About Me

I am a CS Ph.D. student at The Ohio State University (Advisor: Wei-Lun (Harry) Chao). I obtained my MASc. at University of Toronto (Advisor: Scott Sanner), working on Continual Learning collaborating with LG AI Research. I completed BASc. in Engineering Science at University of Toronto.

My research interests lie in

Efficient, Robust and Interpretable Foundation Model Adaptation: NeurIPS’25, CVPR’25 (Highlight), CVPR’25, CVPR’25, NeurIPS’24, CVPR’23, NeurIPS’23
Vision Foundation Models & Multimodal Models: NeurIPS’25 (Spotlight), NAACL’25, CVPR’25-W, NeurIPS’24, NeurIPS’23-W
Continual Learning: ICML’25-W, AAAI’21(Oral), CVPR’21-W, Neurocomputing, CVPR’20-Competition🏅, AIJ

I am actively looking for a research internship!

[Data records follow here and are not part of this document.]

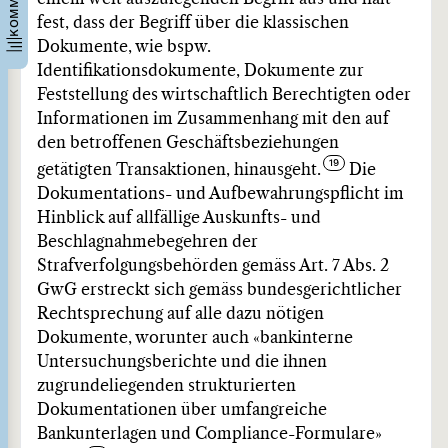
fest, dass der Begriff über die klassischen
Dokumente, wie bspw.
Identifikationsdokumente, Dokumente zur
Feststellung des wirtschaftlich Berechtigten oder
Informationen im Zusammenhang mit den auf
den betroffenen Geschäftsbeziehungen
getätigten Transaktionen, hinausgeht.
Die
Dokumentations- und Aufbewahrungspflicht im
Hinblick auf allfällige Auskunfts- und
Beschlagnahmebegehren der
Strafverfolgungsbehörden gemäss Art. 7 Abs. 2
GwG erstreckt sich gemäss bundesgerichtlicher
Rechtsprechung auf alle dazu nötigen
Dokumente, worunter auch «bankinterne
Untersuchungsberichte und die ihnen
zugrundeliegenden strukturierten
Dokumentationen über umfangreiche
Bankunterlagen und Compliance-Formulare»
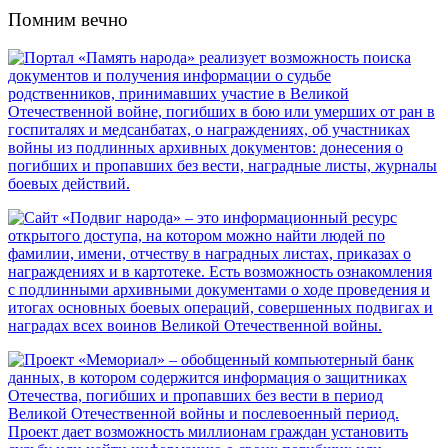
Помним вечно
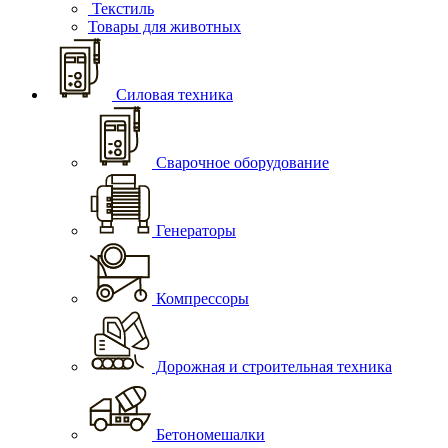
Текстиль
Товары для животных
Силовая техника
Сварочное оборудование
Генераторы
Компрессоры
Дорожная и строительная техника
Бетономешалки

If you are aware of any opportunities or have any recommendations, I would greatly appreciate your insights and referrals. Please feel free to reach out!

News

Sept 2025 — Two NeurIPS 2025 Acceptance
Revisiting semi-supervised learning in the era of foundation models. We provide a comprehensive emperical study of SSL with VFM and propose a simple but strong baseline leveraging the diverse predictions from different parameter-efficient fine-tuning (PEFT) methods.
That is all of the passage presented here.